A cidade e o espaço urbano são coincidentes?

A cidade e o espaço urbano são coincidentes?
Segundo Henri Lefebvre, no seu «O direito à cidade», não. Por cidade, entende o espaço físico e por urbano entende o intangível, a potência. Podem convergir, criando o "espaço público", mas não são coincidentes.
Bauman descrevia-os como o mundo sólido vs mundo líquido, coexistindo no espaço público.
Sinceramente, cada vez mais me convenço que cidade e espaço urbano não apenas não são coincidentes como estão, progressivamente a afastar-se. Cada vez mais os cidadãos têm menos direito à cidade, menos capacidade de intervenção sobre ela, havendo, de forma aparentemente paradoxal, naturais e desejáveis movimentos de (re)apropriação do espaço urbano, por parte daqueles que habitam a cidade.
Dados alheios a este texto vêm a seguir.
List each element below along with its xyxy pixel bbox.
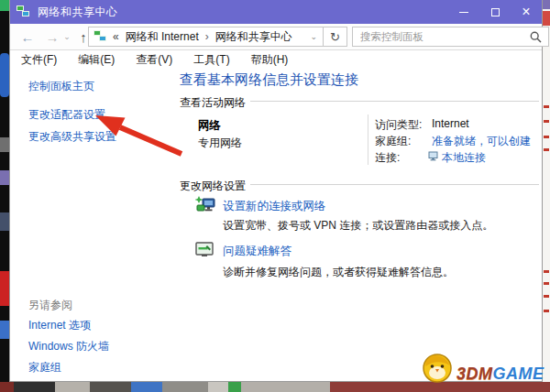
background-fragment (90, 382, 131, 392)
access-type-label: 访问类型: (375, 117, 422, 133)
address-dropdown-icon[interactable]: ⌄ (310, 32, 317, 41)
address-bar[interactable]: « 网络和 Internet › 网络和共享中心 ⌄ (88, 27, 324, 47)
background-fragment (0, 0, 9, 11)
background-fragment (544, 295, 549, 298)
navigation-toolbar: ← → ⌄ ↑ « 网络和 Internet › 网络和共享中心 ⌄ ↻ (10, 24, 542, 50)
history-dropdown-icon[interactable]: ⌄ (61, 24, 72, 49)
search-input[interactable] (353, 27, 548, 46)
watermark: 3DMGAME (420, 351, 544, 384)
background-fragment (241, 382, 330, 392)
see-also-header: 另请参阅 (28, 298, 72, 313)
background-fragment (0, 212, 9, 231)
new-connection-icon (195, 196, 217, 214)
background-fragment (0, 53, 9, 97)
sidebar-item-internet-options[interactable]: Internet 选项 (28, 318, 91, 333)
homegroup-status-link[interactable]: 准备就绪，可以创建 (432, 134, 531, 149)
close-button[interactable]: × (511, 0, 542, 24)
network-name: 网络 (198, 118, 221, 134)
background-fragment (0, 321, 9, 339)
watermark-3dm: 3DM (456, 365, 493, 383)
troubleshoot-icon (195, 242, 214, 257)
local-connection-link[interactable]: 本地连接 (442, 150, 486, 166)
breadcrumb-overflow-icon[interactable]: « (113, 30, 119, 43)
network-detail-divider (368, 114, 368, 165)
search-icon[interactable] (530, 31, 542, 43)
background-fragment (0, 271, 9, 306)
title-bar: 网络和共享中心 × (10, 0, 542, 24)
background-fragment (544, 282, 549, 285)
background-fragment (0, 137, 9, 152)
forward-button[interactable]: → (41, 24, 63, 49)
ethernet-icon (428, 151, 438, 161)
sidebar-item-change-adapter-settings[interactable]: 更改适配器设置 (28, 107, 105, 123)
menu-view[interactable]: 查看(V) (126, 52, 183, 68)
breadcrumb-separator-icon: › (205, 30, 209, 43)
menu-tools[interactable]: 工具(T) (183, 52, 240, 68)
setup-new-connection-desc: 设置宽带、拨号或 VPN 连接；或设置路由器或接入点。 (223, 218, 493, 234)
menu-help[interactable]: 帮助(H) (241, 52, 300, 68)
network-location-icon (94, 30, 107, 43)
homegroup-label: 家庭组: (375, 134, 411, 149)
search-box (352, 27, 549, 47)
setup-new-connection-link[interactable]: 设置新的连接或网络 (223, 199, 326, 214)
watermark-text: 3DMGAME (456, 365, 544, 384)
active-networks-section-header: 查看活动网络 (180, 95, 246, 111)
watermark-game: GAME (493, 365, 544, 383)
sidebar-item-advanced-sharing[interactable]: 更改高级共享设置 (28, 129, 116, 145)
background-fragment (544, 136, 549, 138)
network-type: 专用网络 (198, 136, 242, 151)
connections-label: 连接: (375, 150, 400, 166)
breadcrumb-item[interactable]: 网络和共享中心 (215, 29, 292, 45)
troubleshoot-link[interactable]: 问题疑难解答 (223, 244, 292, 259)
background-fragment (544, 148, 549, 151)
background-left-strip (0, 0, 9, 392)
background-fragment (162, 382, 208, 392)
background-fragment (543, 11, 550, 26)
access-type-value: Internet (432, 117, 469, 130)
breadcrumb-item[interactable]: 网络和 Internet (126, 29, 199, 45)
network-app-icon (16, 5, 30, 18)
background-fragment (544, 120, 549, 123)
change-settings-section-header: 更改网络设置 (180, 179, 246, 194)
menu-bar: 文件(F) 编辑(E) 查看(V) 工具(T) 帮助(H) (10, 50, 542, 69)
minimize-button[interactable] (448, 0, 479, 24)
back-button[interactable]: ← (16, 24, 39, 49)
sidebar-item-control-panel-home[interactable]: 控制面板主页 (28, 79, 94, 94)
section-divider (250, 101, 539, 102)
background-fragment (544, 270, 549, 273)
maximize-button[interactable] (479, 0, 511, 24)
refresh-button[interactable]: ↻ (323, 27, 347, 47)
background-fragment (544, 105, 549, 108)
section-divider (250, 184, 539, 185)
background-fragment (14, 382, 55, 392)
background-fragment (208, 382, 228, 392)
background-fragment (0, 382, 14, 392)
window-title: 网络和共享中心 (38, 5, 118, 20)
menu-edit[interactable]: 编辑(E) (68, 52, 126, 68)
page-title: 查看基本网络信息并设置连接 (180, 71, 358, 89)
screenshot-root: 网络和共享中心 × ← → ⌄ ↑ « 网络和 Internet › 网络和共享… (0, 0, 550, 392)
background-fragment (131, 382, 162, 392)
sidebar-item-windows-firewall[interactable]: Windows 防火墙 (28, 339, 109, 354)
background-right-strip (543, 0, 550, 392)
sidebar-item-homegroup[interactable]: 家庭组 (28, 360, 61, 376)
3dm-mascot-icon (420, 351, 456, 384)
background-fragment (543, 0, 550, 9)
background-fragment (228, 382, 241, 392)
background-fragment (544, 310, 549, 312)
background-fragment (0, 170, 9, 185)
menu-file[interactable]: 文件(F) (10, 52, 68, 68)
troubleshoot-desc: 诊断并修复网络问题，或者获得疑难解答信息。 (223, 265, 454, 280)
network-sharing-center-window: 网络和共享中心 × ← → ⌄ ↑ « 网络和 Internet › 网络和共享… (9, 0, 543, 382)
background-fragment (55, 382, 90, 392)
Explicito: hoje, o destino das cidades é mais decidido nos centros nefrálgicos do poder económico, por parte de atores que não habitam a cidade e menos por aqueles que as cruzam diariamente. Quando o CEO de uma grande empresa toma, a partir de, por exemplo, Nova Iorque, a decisão de investir numa cidade de província portuguesa, está a transformar esse espaço de forma mais determinante do que qualquer habitante desse território. Entretanto, os habitantes dessas cidades mobilizam-se, de forma cada vez mais crescente e organizada, para dinamizar o espaço urbano, como um espaço de partilha, diálogo e convivência. O crescimento dos mecanismos de participação são disso exemplo.
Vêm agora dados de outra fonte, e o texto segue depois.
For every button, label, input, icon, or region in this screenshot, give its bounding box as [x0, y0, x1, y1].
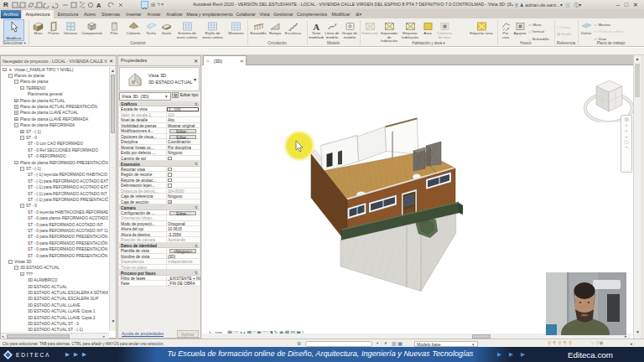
svg-text:▾: ▾ [18, 5, 20, 8]
svg-text:▾: ▾ [34, 5, 36, 8]
svg-text:▾: ▾ [52, 5, 54, 8]
svg-text:A: A [96, 2, 101, 8]
svg-text:▾: ▾ [43, 5, 44, 8]
svg-text:A: A [313, 22, 319, 32]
Vem tudo isto a propósito de uma reflexão que tenho vindo a realizar sobre a real importância das nossas decisões individuais para o espaço público, bem como a capacidade real de intervenção do poder político no planeamento das cidades. Sim, é verdade que as ferramentas, aparentemente, estão nas mãos dos decisores políticos. Contudo, também sabemos que o seu ordenamento legal, os próprios instrumentos, são definidos por estruturas não apenas supraurbanas mas até subranacionais. E assim sendo, quem habita a cidade tem cada vez menos influência sobre o seu futuro. Resta-nos zelar pelo espaço urbano e garantir a urbanização (no sentido que lhe deu Lefebvre) da cidade.